When you are in the market for high-throughput and data-thirsty applications, you may have been left wondering where best to position the workload in terms of data storage. The various storage options available from Amazon Web Services - Amazon EFS, Amazon FSx for Windows and the trusty Amazon Elastic Block Store (EBS) - each have their place, however the need to get that last drop of performance from Amazon EBS have always been talked about. This is especially true for databases. With the launch of the new “io2” EBS volumes, that need has certainly been answered.

The new Provisioned IOPS SSD (io2) volumes features a higher durability at 99.999% and supports provisioning 500 IOPS for every provisioned GiB, giving you 100x better volume durability and a 10x higher IOPS to storage ratio.

As always, this sounds fantastic, but can I afford it? Honestly, this was the first thing that jumped to mind after seeing this announcement. This is probably the best part of the new service – all of the above comes at exactly the same price point as Provisioned IOPS SSD (io1) Volumes. Of course, you need to factor in that provisioning more IOPS will cost you more.

Knowing you can now quench the thirst of those data-heavy and business critical workloads is helpful when you are exploring running solutions such as SAP HANA, Microsoft SQL Server or Oracle databases.

A small catch in the fine-print – you can still only provision 64,000 IOPS per volume when connected to an EBS-optimised EC2 instance. The true business benefit is the 100X durability of 99.999% - and allowing you to run smaller volumes with higher IOPS.

Provisioned IOPS SSD (io1) Volumes are generally available in most commercial regions, including Asia Pacific (Sydney)

Amazon Cognito User Pools now offer custom token expiration

A little pet peeve I used to have with Amazon Cognito User Pools are the fairly rigid and not so user-friendly user token expiration times that are offered to the developer. Thinking back about two years, I am very sure my name has been added as a “+1” for this product feature request (PFR).
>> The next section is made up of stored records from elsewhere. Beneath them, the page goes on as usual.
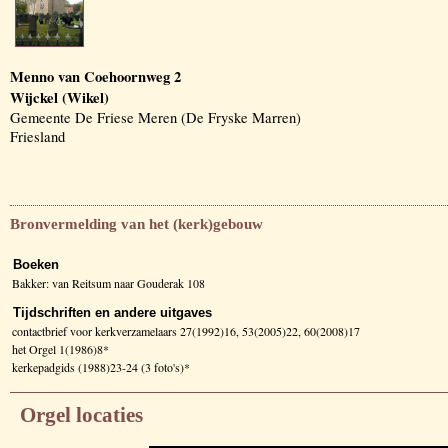
Menno van Coehoornweg 2
Wijckel (Wikel)
Gemeente De Friese Meren (De Fryske Marren)
Friesland
Bronvermelding van het (kerk)gebouw
Boeken
Bakker: van Reitsum naar Gouderak 108
Tijdschriften en andere uitgaves
contactbrief voor kerkverzamelaars 27(1992)16, 53(2005)22, 60(2008)17
het Orgel 1(1986)8*
kerkepadgids (1988)23-24 (3 foto's)*
Orgel locaties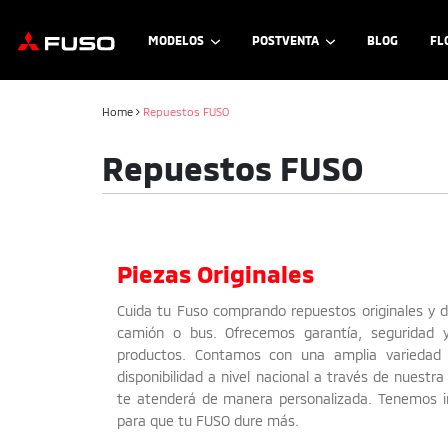
MODELOS
POSTVENTA
BLOG
FL
Home
Repuestos FUSO
Repuestos FUSO
Piezas Originales
Cuida tu Fuso comprando repuestos originales y 
camión o bus. Ofrecemos garantía, seguridad 
productos. Contamos con una amplia variedad 
disponibilidad a nivel nacional a través de nuestra
te atenderá de manera personalizada. Tenemos in
para que tu FUSO dure más.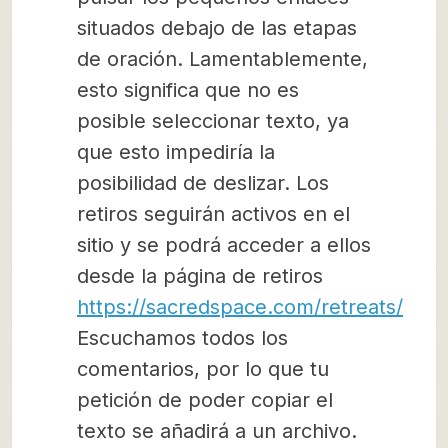
situados debajo de las etapas
de oración. Lamentablemente,
esto significa que no es
posible seleccionar texto, ya
que esto impediría la
posibilidad de deslizar. Los
retiros seguirán activos en el
sitio y se podrá acceder a ellos
desde la página de retiros
https://sacredspace.com/retreats/
Escuchamos todos los
comentarios, por lo que tu
petición de poder copiar el
texto se añadirá a un archivo.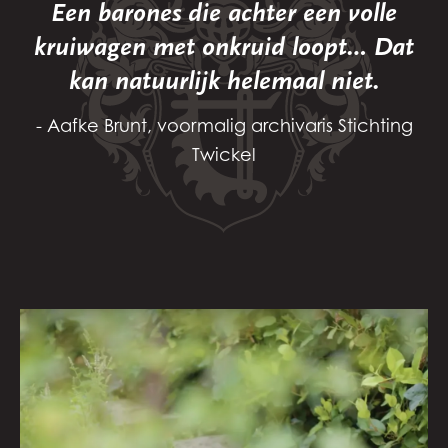
Een barones die achter een volle
kruiwagen met onkruid loopt… Dat
kan natuurlijk helemaal niet.
Aafke Brunt, voormalig archivaris Stichting
Twickel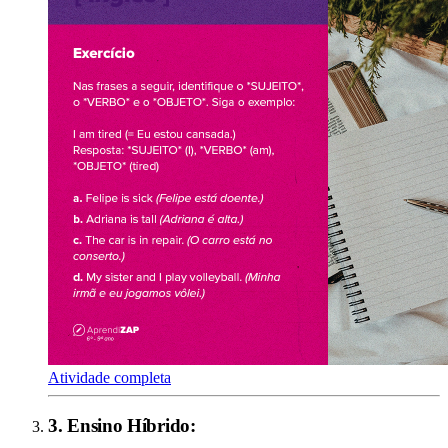
Atividade completa
3
.
Ensino Híbrido
: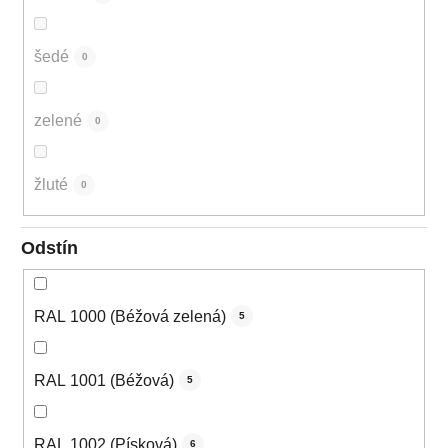
šedé
0
zelené
0
žluté
0
Odstín
RAL 1000 (Béžová zelená)
5
RAL 1001 (Béžová)
5
RAL 1002 (Písková)
6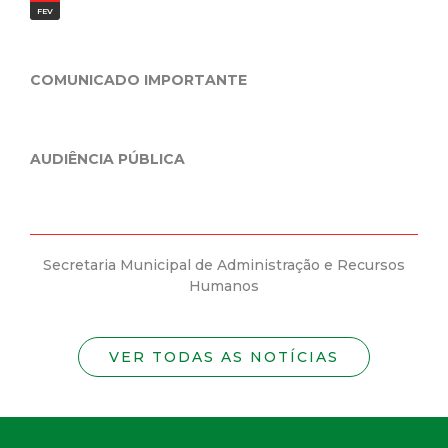
FEV
COMUNICADO IMPORTANTE
AUDIÊNCIA PÚBLICA
Secretaria Municipal de Administração e Recursos
Humanos
VER TODAS AS NOTÍCIAS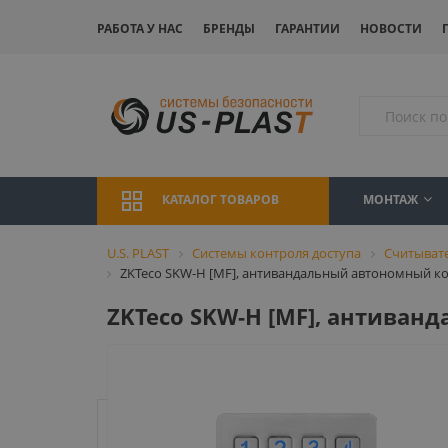
РАБОТА У НАС
БРЕНДЫ
ГАРАНТИИ
НОВОСТИ
МОНТАЖ
КАТАЛОГ ТОВАРОВ
U.S. PLAST
Системы контроля доступа
Считыват
ZKTeco SKW-H [MF], антивандальный автономный ко
ZKTeco SKW-H [MF], антиван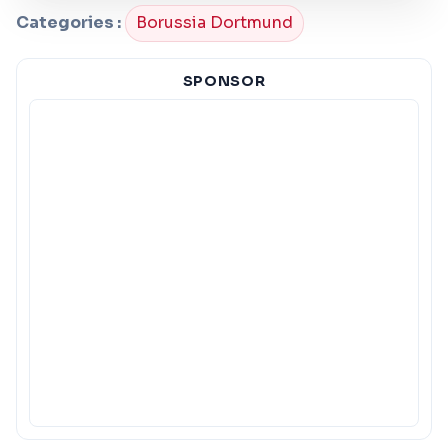
Categories :
Borussia Dortmund
SPONSOR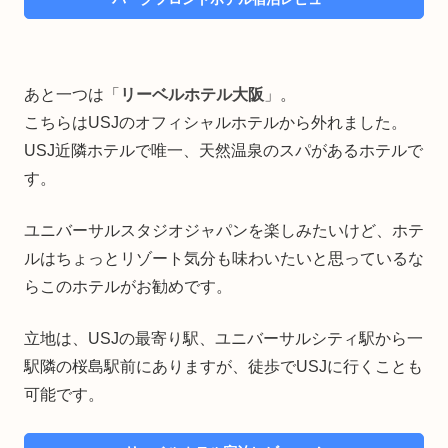
あと一つは「
リーベルホテル大阪
」。
こちらはUSJのオフィシャルホテルから外れました。
USJ近隣ホテルで唯一、天然温泉のスパがあるホテルで
す。
ユニバーサルスタジオジャパンを楽しみたいけど、ホテ
ルはちょっとリゾート気分も味わいたいと思っているな
らこのホテルがお勧めです。
立地は、USJの最寄り駅、ユニバーサルシティ駅から一
駅隣の桜島駅前にありますが、徒歩でUSJに行くことも
可能です。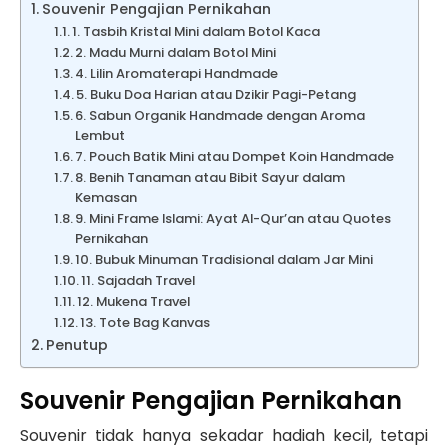
Souvenir Pengajian Pernikahan
1. Tasbih Kristal Mini dalam Botol Kaca
2. Madu Murni dalam Botol Mini
4. Lilin Aromaterapi Handmade
5. Buku Doa Harian atau Dzikir Pagi-Petang
6. Sabun Organik Handmade dengan Aroma
Lembut
7. Pouch Batik Mini atau Dompet Koin Handmade
8. Benih Tanaman atau Bibit Sayur dalam
Kemasan
9. Mini Frame Islami: Ayat Al-Qur’an atau Quotes
Pernikahan
10. Bubuk Minuman Tradisional dalam Jar Mini
11. Sajadah Travel
12. Mukena Travel
13. Tote Bag Kanvas
Penutup
Souvenir Pengajian Pernikahan
Souvenir tidak hanya sekadar hadiah kecil, tetapi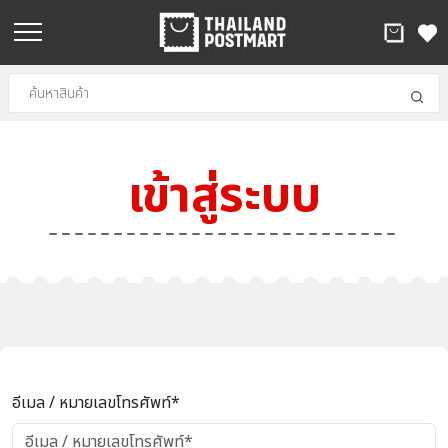
เข้าสู่ระบบ
อีเมล / หมายเลขโทรศัพท์*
Well today is the day to celebrate the launch of support for customising both the refresh token and access token expiration times. The feature offers the following:

  • Access tokens can be configured to expire between 5 minutes and 24 hours.
  • Refresh tokens can be configured to expire in as little as one hour should you have a stringent security requirement, extending it to as long as 10 years (if you are feeling lucky) This feature may not sound like a big deal to the untrained eye – but for teams working in highly secure environments with a big compliance list to tick, having fixed expiration times on tokens posed a fairly big hurdle at times.

These customisations now offer organisations a mechanism to balance security and customer experience for their applications.

Customisation of token expiration is available in all regions where Amazon Cognito operates, including Asia Pacific (Sydney).

Worthy mentions

Two additional features are worthy mentions. Although not ground-breaking, these features are certainly welcome and will aid in building compliant and efficient AWS solutions.

Should you operate a regulatory compliant and secure environment, with a mandate to run all AWS Lambda Functions inside a VPC – have a look at this latest feature: IAM condition keys for VPC settings. These allow you to require Lambda functions be created within the context of a VPC.

When operating large multi-account ecosystems in AWS it is sometimes challenging for a centralised Cloud Management team to have a clear view of what is happening. AWS Systems Manager Explorer now provides a multi-account summary of the AWS Support cases to help ease the effort required in such central management function. It’s available now in most commercial regions, including Asia Pacific (Sydney).